A MAN-SIZED HIKE THAT FAILED

I AM TAKING ANOTHER SHOT OF MOUNT SAMBORYO today – December 11, 2016.  I almost went over its top last January in my quest to find another and much-better route for Segment I-A of the Cebu Highlands Trail when I met a local who directed me instead to Cabatbatan and cold refreshments.  I was utterly dehydrated then and was following the trail to the peak when that chance encounter convinced me to backtrack and savor that cold drink.

It mystifies me of seeing that mysterious peak everyday from the vantage of my window in downtown Cebu City.  It mystifies me remembering the strange reaction of locals whom I talked to when I was going there alone.  Perhaps, there may have had been bad memories?  I just want to go over what is beyond it.  It is part of my beloved Babag Mountain Range which I know so well and exploring beyond Samboryo would be an opportunity to expand my playground.

My plan today is to start from Lutopan, Toledo City and do a cross-country walk to Guadalupe, Cebu City just like the last two episodes I did in January.  But, this time, I would climb Mt. Samboryo and find a route to Tagaytay Ridge and go straight down to Napo.  I want to evade the road from Cabatbatan to Pamutan Junction and then to the Sapangdaku Spillway.  Roads are torture to the soles of feet and shoes going downhill and melt a hiker’s resolve upon facing endless rises.

This is an activity for the Camp Red Bushcraft and Survival Guild and they came to the 7Eleven outlet across the Cebu South Bus Terminal.  Arriving one after the other are Jonathaniel, Justin, Locel, Glynn, Christian, Eli, Abigail, Ariel and Mark with three guests from a freelance outdoors group called BAKTAS.  We left the terminal after getting in a Lutopan-bound bus, which I know would be crawling on the highway picking up passengers.

 

We arrived there at exactly 08:00 and proceed to Camp 7, Minglanilla on board motorcycles for hire after procuring foods that are quick to cook.  We must be at Guadalupe in under twelve hours and we have a long way to go, part of it, unfamiliar ground.  Being caught at dusk at these places is my main concern.  This is an exploration hike after all and maybe this might be a good opportunity to change my already-altered Segment I-A Route of the Cebu Highlands Trail, which project I wrapped up last November 3.

The day is warm but there is cloud cover from time to time.  We need to be at Buot-Taup, a rural village of Cebu City located along the Bonbon River, before noon to compensate for the slow bus and so we quickened our pace without stopping until I noticed that our party becomes so stretched out that I could not see the status of some of the guys beyond my view.  We rest by a small stream for about five minutes before setting out again.

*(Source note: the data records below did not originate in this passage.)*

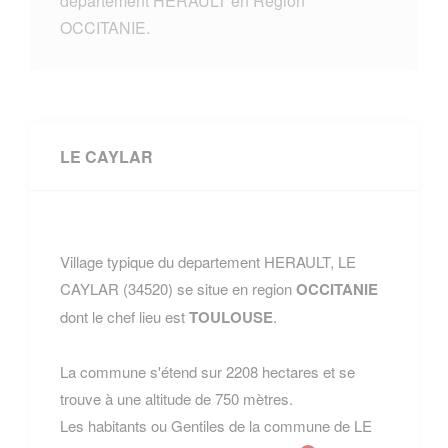
departement HERAULT en Region
OCCITANIE.
LE CAYLAR
Village typique du departement HERAULT, LE
CAYLAR (34520) se situe en region
OCCITANIE
dont le chef lieu est
TOULOUSE
.
La commune s'étend sur 2208 hectares et se
trouve à une altitude de 750 mètres.
Les habitants ou Gentiles de la commune de LE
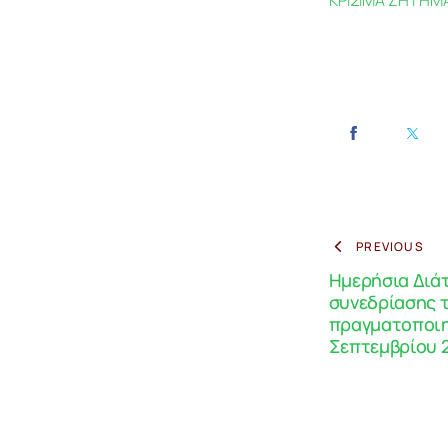
ΚΡΙΣΙΜΑ ΖΗΤΗΜΑ
PREVIOUS
Ημερήσια Διάτ
συνεδρίασης τ
πραγματοποιηθ
Σεπτεμβρίου 2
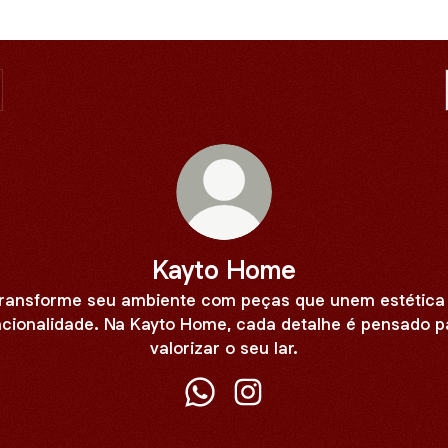
Kayto Home
ransforme seu ambiente com peças que unem estética
ncionalidade. Na Kayto Home, cada detalhe é pensado p
valorizar o seu lar.
Kayto Home WhatsApp
Kayto Home Instagram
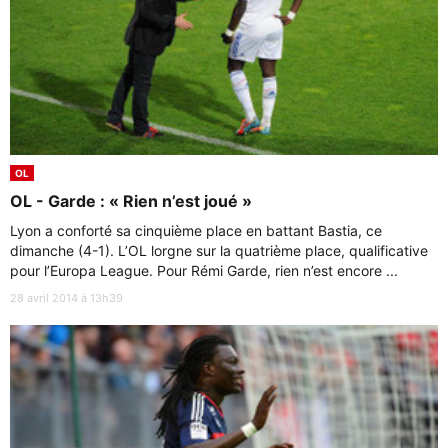
OL
OL - Garde : « Rien n’est joué »
Lyon a conforté sa cinquième place en battant Bastia, ce
dimanche (4-1). L’OL lorgne sur la quatrième place, qualificative
pour l’Europa League. Pour Rémi Garde, rien n’est encore ...
28 avril 2014 à 13h39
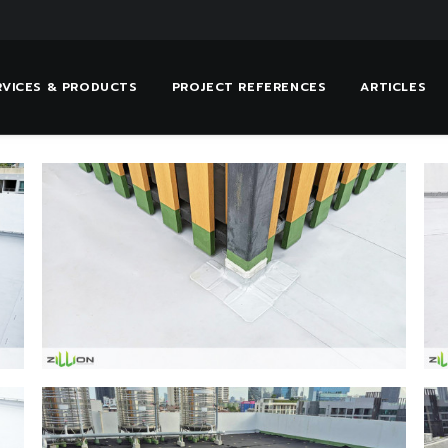
RVICES & PRODUCTS
PROJECT REFERENCES
ARTICLES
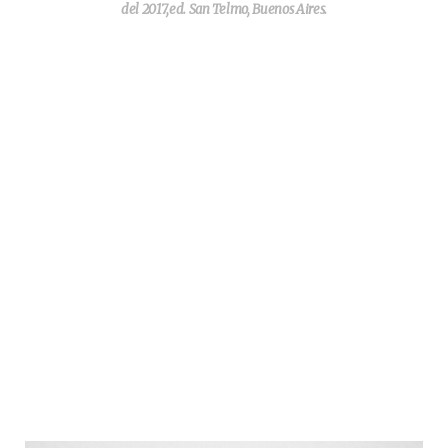
del 2017,ed. San Telmo, Buenos Aires.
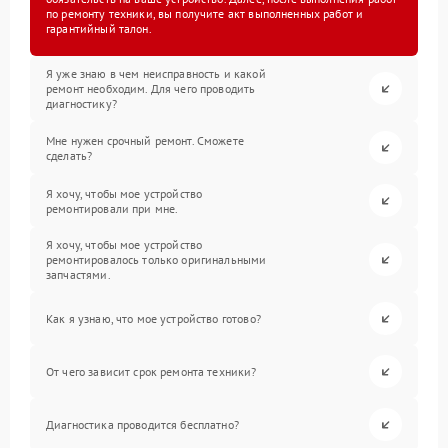
по ремонту техники, вы получите акт выполненных работ и
гарантийный талон.
Я уже знаю в чем неисправность и какой
ремонт необходим. Для чего проводить
диагностику?
Мне нужен срочный ремонт. Сможете
сделать?
Я хочу, чтобы мое устройство
ремонтировали при мне.
Я хочу, чтобы мое устройство
ремонтировалось только оригинальными
запчастями.
Как я узнаю, что мое устройство готово?
От чего зависит срок ремонта техники?
Диагностика проводится бесплатно?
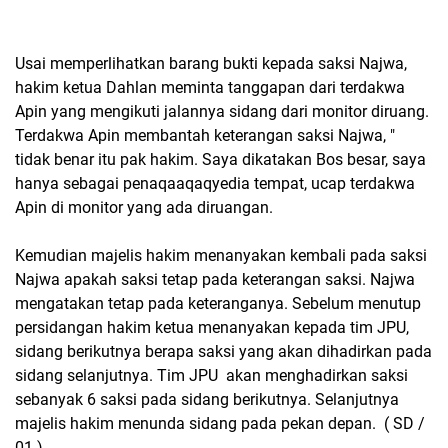
Usai memperlihatkan barang bukti kepada saksi Najwa,
hakim ketua Dahlan meminta tanggapan dari terdakwa
Apin yang mengikuti jalannya sidang dari monitor diruang.
Terdakwa Apin membantah keterangan saksi Najwa, "
tidak benar itu pak hakim. Saya dikatakan Bos besar, saya
hanya sebagai penaqaaqaqyedia tempat, ucap terdakwa
Apin di monitor yang ada diruangan.
Kemudian majelis hakim menanyakan kembali pada saksi
Najwa apakah saksi tetap pada keterangan saksi. Najwa
mengatakan tetap pada keteranganya. Sebelum menutup
persidangan hakim ketua menanyakan kepada tim JPU,
sidang berikutnya berapa saksi yang akan dihadirkan pada
sidang selanjutnya. Tim JPU akan menghadirkan saksi
sebanyak 6 saksi pada sidang berikutnya. Selanjutnya
majelis hakim menunda sidang pada pekan depan. ( SD /
01 )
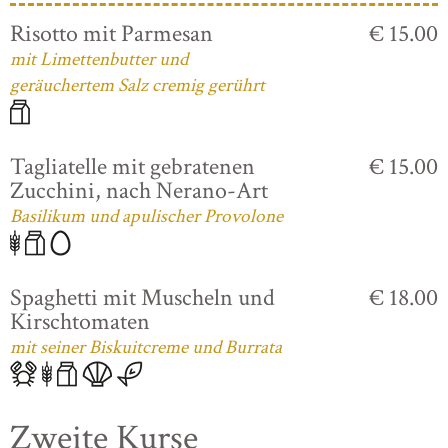
Risotto mit Parmesan
€ 15.00
mit Limettenbutter und
geräuchertem Salz cremig gerührt
Tagliatelle mit gebratenen
€ 15.00
Zucchini, nach Nerano-Art
Basilikum und apulischer Provolone
Spaghetti mit Muscheln und
€ 18.00
Kirschtomaten
mit seiner Biskuitcreme und Burrata
Zweite Kurse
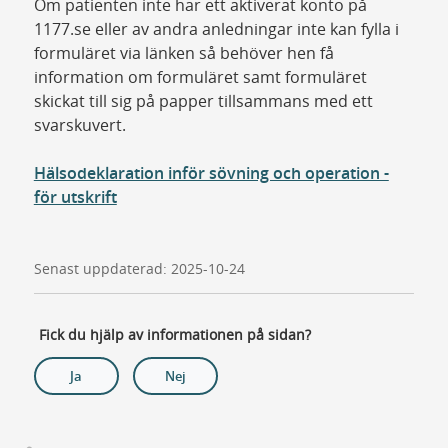
Om patienten inte har ett aktiverat konto på
1177.se eller av andra anledningar inte kan fylla i
formuläret via länken så behöver hen få
information om formuläret samt formuläret
skickat till sig på papper tillsammans med ett
svarskuvert.
Hälsodeklaration inför sövning och operation -
för utskrift
Senast uppdaterad: 2025-10-24
Fick du hjälp av informationen på sidan?
Ja
Nej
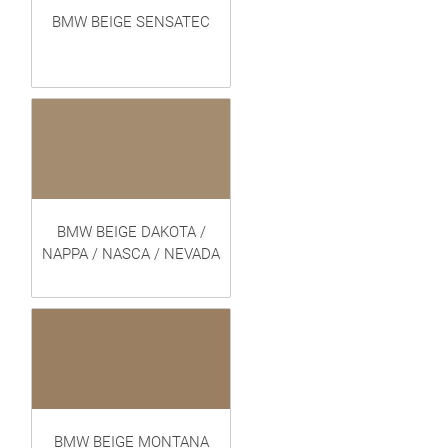
BMW BEIGE SENSATEC
BMW BEIGE DAKOTA /
NAPPA / NASCA / NEVADA
BMW BEIGE MONTANA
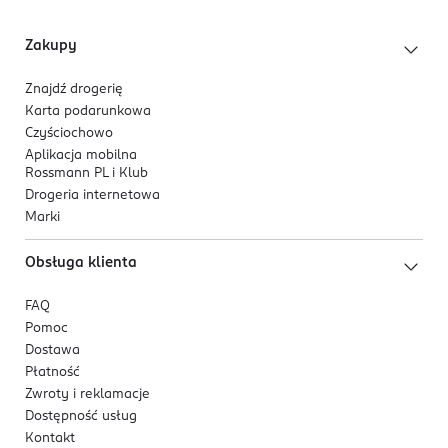
Zakupy
Znajdź drogerię
Karta podarunkowa
Czyściochowo
Aplikacja mobilna
Rossmann PL i Klub
Drogeria internetowa
Marki
Obsługa klienta
FAQ
Pomoc
Dostawa
Płatność
Zwroty i reklamacje
Dostępność usług
Kontakt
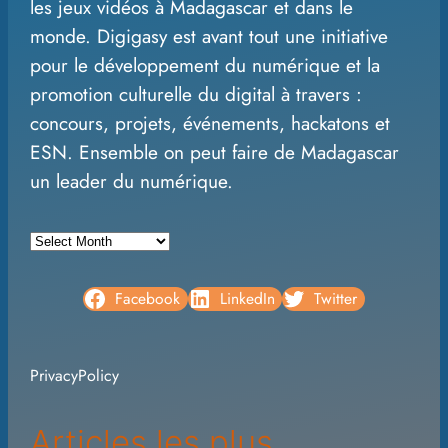
les jeux vidéos à Madagascar et dans le
c
monde. Digigasy est avant tout une initiative
h
pour le développement du numérique et la
promotion culturelle du digital à travers :
concours, projets, événements, hackatons et
ESN. Ensemble on peut faire de Madagascar
un leader du numérique.
A
r
c
Facebook
LinkedIn
Twitter
h
i
PrivacyPolicy
v
e
Articles les plus
s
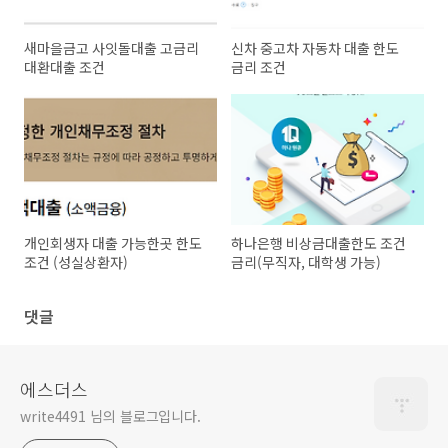
새마을금고 사잇돌대출 고금리
신차 중고차 자동차 대출 한도
대환대출 조건
금리 조건
개인회생자 대출 가능한곳 한도
하나은행 비상금대출한도 조건
조건 (성실상환자)
금리(무직자, 대학생 가능)
댓글
에스더스
write4491 님의 블로그입니다.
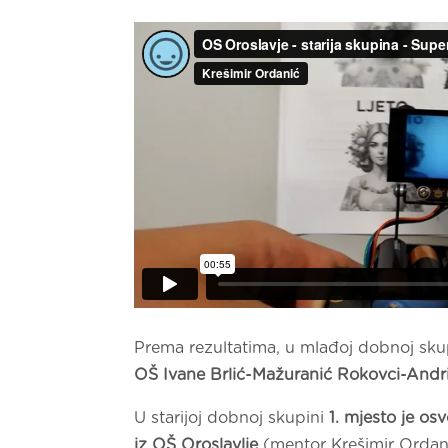
Prema rezultatima, u mlađoj dobnoj sku
OŠ Ivane Brlić-Mažuranić Rokovci-Andri
U starijoj dobnoj skupini
1. mjesto je osv
iz OŠ Oroslavlje
(mentor Krešimir Ordan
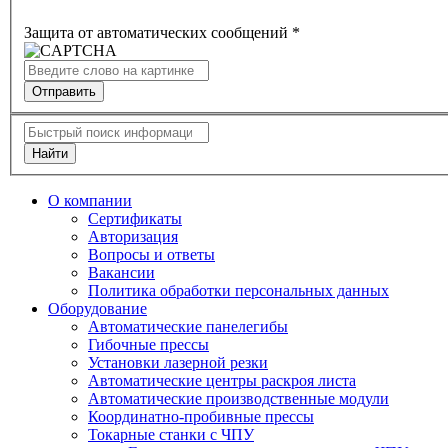
Защита от автоматических сообщений
*
Найти
O компании
Сертификаты
Авторизация
Вопросы и ответы
Вакансии
Политика обработки персональных данных
Оборудование
Автоматические панелегибы
Гибочные прессы
Установки лазерной резки
Автоматические центры раскроя листа
Автоматические производственные модули
Координатно-пробивные прессы
Токарные станки с ЧПУ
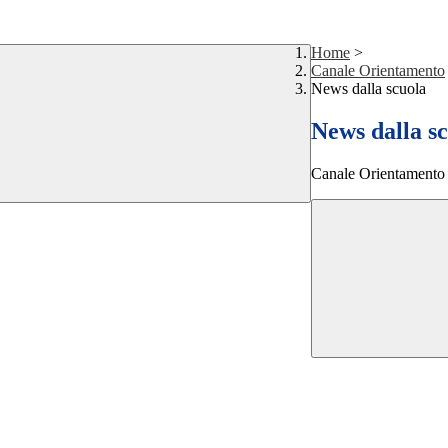
Home
>
Canale Orientamento
News dalla scuola
News dalla s
Canale Orientamento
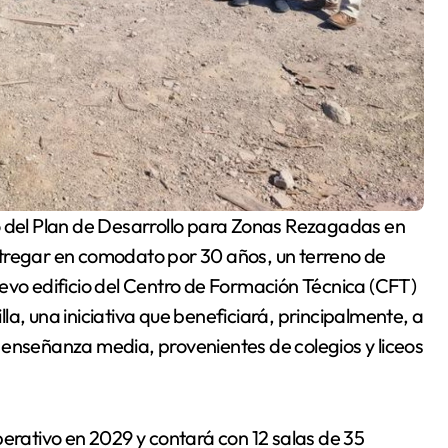
ntregar en comodato por 30 años, un terreno de
evo edificio del Centro de Formación Técnica (CFT)
a, una iniciativa que beneficiará, principalmente, a
 enseñanza media, provenientes de colegios y liceos
perativo en 2029 y contará con 12 salas de 35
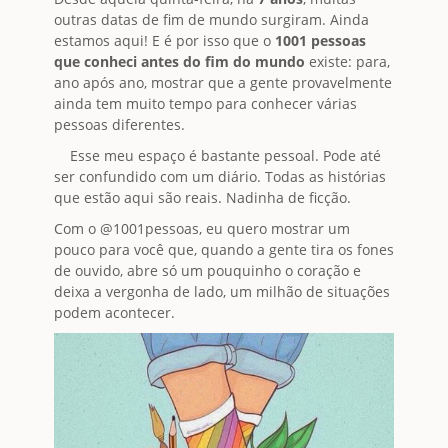
outras datas de fim de mundo surgiram. Ainda
estamos aqui! E é por isso que o
1001 pessoas
que conheci antes do fim do mundo
existe: para,
ano após ano, mostrar que a gente provavelmente
ainda tem muito tempo para conhecer várias
pessoas diferentes.
Esse meu espaço é bastante pessoal. Pode até
ser confundido com um diário. Todas as histórias
que estão aqui são reais. Nadinha de ficção.
Com o @1001pessoas, eu quero mostrar um
pouco para você que, quando a gente tira os fones
de ouvido, abre só um pouquinho o coração e
deixa a vergonha de lado, um milhão de situações
podem acontecer.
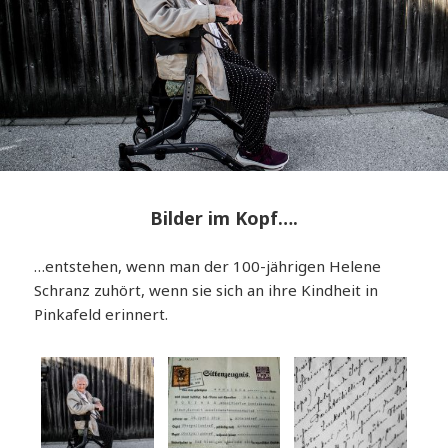
Bilder im Kopf….
…entstehen, wenn man der 100-jährigen Helene
Schranz zuhört, wenn sie sich an ihre Kindheit in
Pinkafeld erinnert.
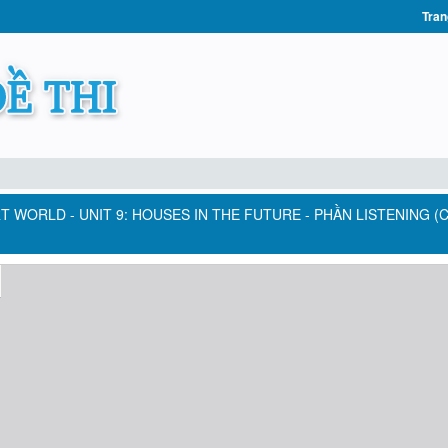
Tran
T WORLD - UNIT 9: HOUSES IN THE FUTURE - PHẦN LISTENING (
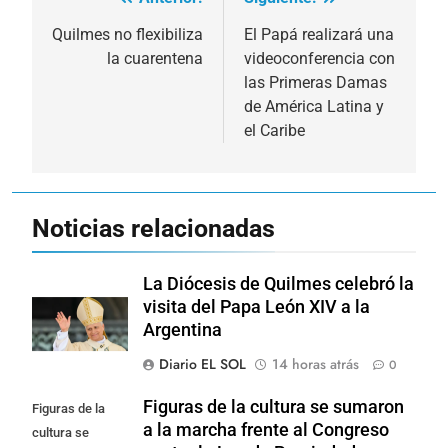
Navegación
de
Quilmes no flexibiliza
El Papá realizará una
la cuarentena
videoconferencia con
entradas
las Primeras Damas
de América Latina y
el Caribe
Noticias relacionadas
La Diócesis de Quilmes celebró la
visita del Papa León XIV a la
Argentina
Diario EL SOL
14 horas atrás
0
Figuras de la cultura se sumaron
Figuras de la
a la marcha frente al Congreso
cultura se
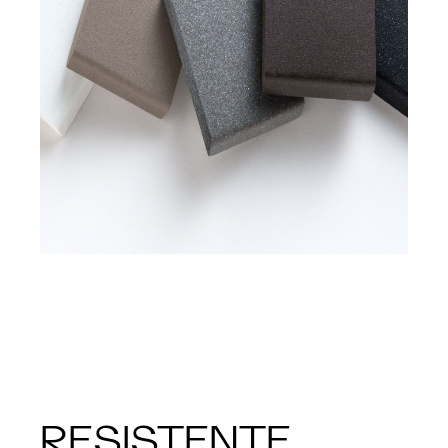
RESISTENTE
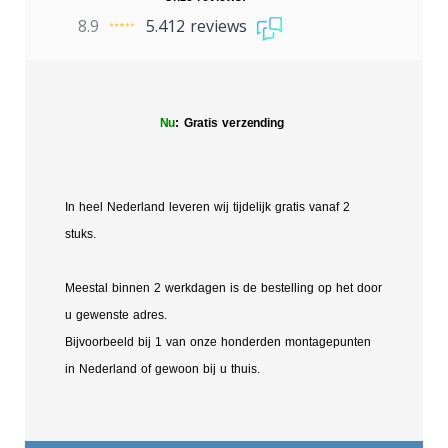
8.9
5.412 reviews
Nu
: Gratis verzending
In heel Nederland leveren wij tijdelijk gratis vanaf 2
stuks.
Meestal binnen 2 werkdagen is de bestelling op het door
u gewenste adres.
Bijvoorbeeld bij 1 van onze honderden montagepunten
in Nederland of gewoon bij u thuis.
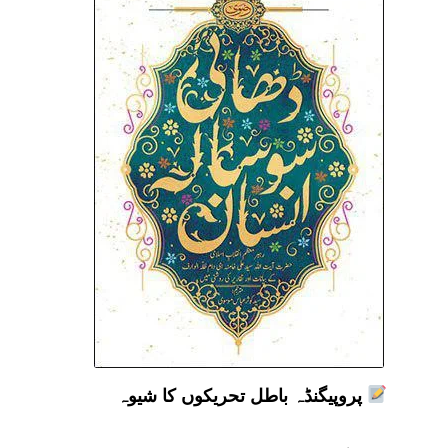
پروپیگنڈہ باطل تحریکوں کا شیوہ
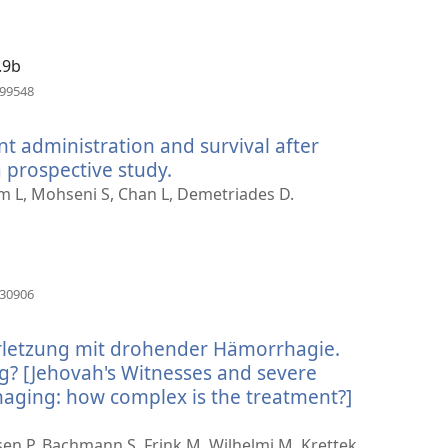
で
い
開
タ
く）
ブ
.9b
で
（新
099548
し
開
い
く）
nt administration and survival after
タ
ブ
a prospective study.
（新
で
し
am L, Mohseni S, Chan L, Demetriades D.
開
い
く）
タ
ブ
で
（新
430906
し
開
い
く）
letzung mit drohender Hämorrhagie.
タ
ブ
g? [Jehovah's Witnesses and severe
で
aging: how complex is the treatment?]
開
く）
en P, Bachmann S, Frink M, Wilhelmi M, Krettek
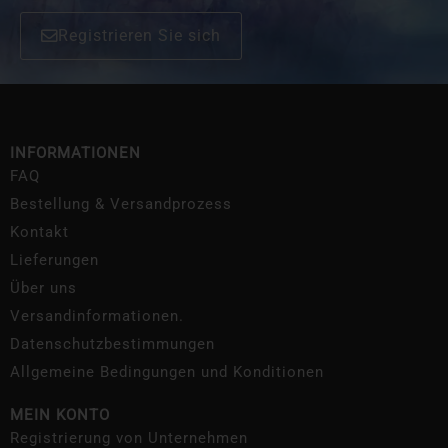
Registrieren Sie sich
INFORMATIONEN
FAQ
Bestellung & Versandprozess
Kontakt
Lieferungen
Über uns
Versandinformationen.
Datenschutzbestimmungen
Allgemeine Bedingungen und Konditionen
MEIN KONTO
Registrierung von Unternehmen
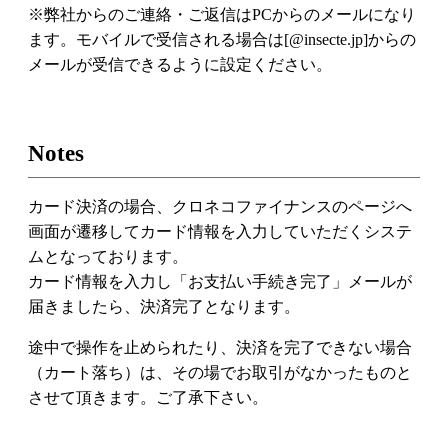
※弊社からのご連絡・ご返信はPCからのメールになり
ます。モバイルで受信される場合は[@insecte.jp]からの
メールが受信できるように設定ください。
Notes
カード決済の場合、クロネコファイナンスのページへ
画面が遷移してカード情報を入力していただくシステ
ムとなっております。
カード情報を入力し「お支払い手続き完了」メールが
届きましたら、決済完了となります。
途中で操作を止められたり、決済を完了できない場合
（カート落ち）は、その場でお取引がなかったものと
させて頂きます。ご了承下さい。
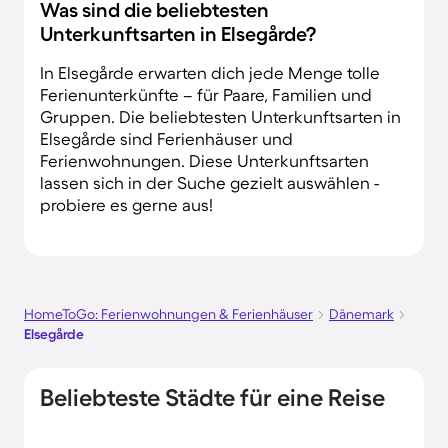
Was sind die beliebtesten
Unterkunftsarten in Elsegårde?
In Elsegårde erwarten dich jede Menge tolle
Ferienunterkünfte – für Paare, Familien und
Gruppen. Die beliebtesten Unterkunftsarten in
Elsegårde sind Ferienhäuser und
Ferienwohnungen. Diese Unterkunftsarten
lassen sich in der Suche gezielt auswählen -
probiere es gerne aus!
HomeToGo: Ferienwohnungen & Ferienhäuser
Dänemark
Elsegårde
Beliebteste Städte für eine Reise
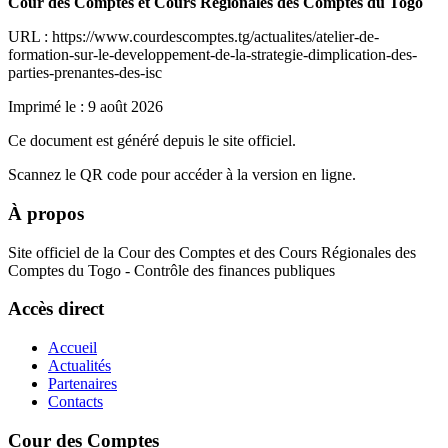
Cour des Comptes et Cours Régionales des Comptes du Togo
URL : https://www.courdescomptes.tg/actualites/atelier-de-
formation-sur-le-developpement-de-la-strategie-dimplication-des-
parties-prenantes-des-isc
Imprimé le :
9 août 2026
Ce document est généré depuis le site officiel.
Scannez le QR code pour accéder à la version en ligne.
À propos
Site officiel de la Cour des Comptes et des Cours Régionales des
Comptes du Togo - Contrôle des finances publiques
Accès direct
Accueil
Actualités
Partenaires
Contacts
Cour des Comptes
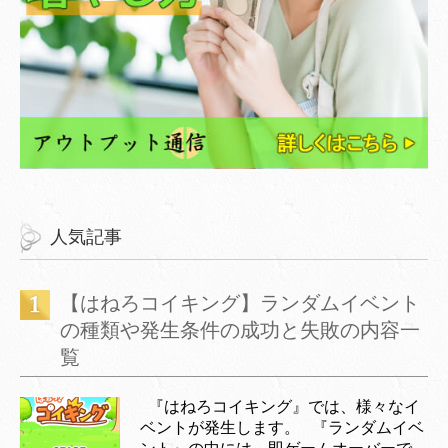
人気記事
【はねろコイキング】ランダムイベント
の種類や発生条件の成功と失敗の内容一
覧
『はねろコイキング』では、様々なイ
ベントが発生します。 『ランダムイベ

We arrive at Buot-Taup at 10:40 and the guys deserve their rest under the shade and cold drinks from a store.  Across us is Mt. Samboryo.  I know how to go there but how I would navigate to Napo via Tagaytay Ridge is a question that is still left hanging.  This is my expertise, so to speak, engaging on blank spaces and I am really good at it.  The Bonbon River is wide but a hanging bridge, made of steel, spanned river bank to another 120 meters away.

We cross this bridge at 11:10 and it rocked and yawed at the cadence of our feet and shift of weights.  We all travelled light for we are in a day hike only.  Despite that, some have shelters and hammocks if Doc Murphy decides to rap our heads.  For assurance, four of us carried VHF radios since the four are ham radio operators.  By my experience, cellular signals always fail and always short on places where it is most needed.  For this reason, radios are standard equipment in all Camp Red activities.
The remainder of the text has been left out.